> _Work to complete_
Once the pictures are set aside, reproduce all of the records exactly.

Dataset entries:
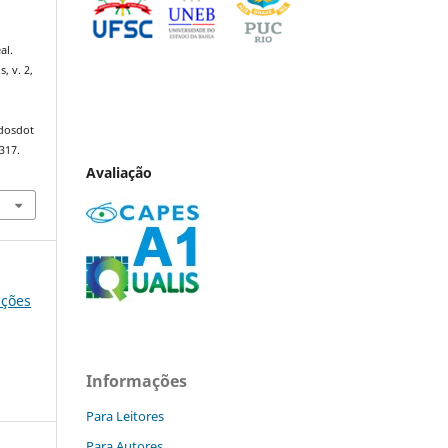
al.
s, v. 2,
ndosdot
317.
Avaliação
ições
Informações
Para Leitores
Para Autores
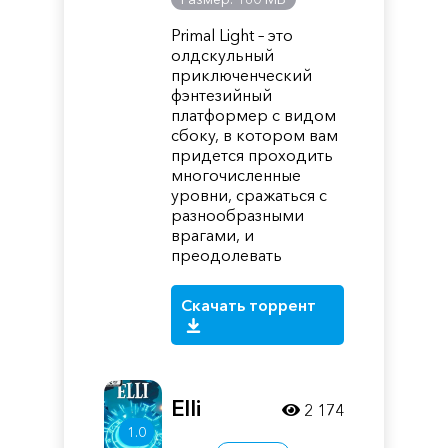
Primal Light – это
олдскульный
приключенческий
фэнтезийный
платформер с видом
сбоку, в котором вам
придется проходить
многочисленные
уровни, сражаться с
разнообразными
врагами, и
преодолевать
Скачать торрент
Elli
2 174
1.0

> _Solution to this exercise_
al.
s, v. 2,
ndosdot
317.
Avaliação
ições
Informações
Para Leitores
Para Autores
Primal Light – это
олдскульный
приключенческий
фэнтезийный
платформер с видом
сбоку, в котором вам
придется проходить
многочисленные
уровни, сражаться с
разнообразными
врагами, и
преодолевать
Скачать торрент
Elli
2 174
1.0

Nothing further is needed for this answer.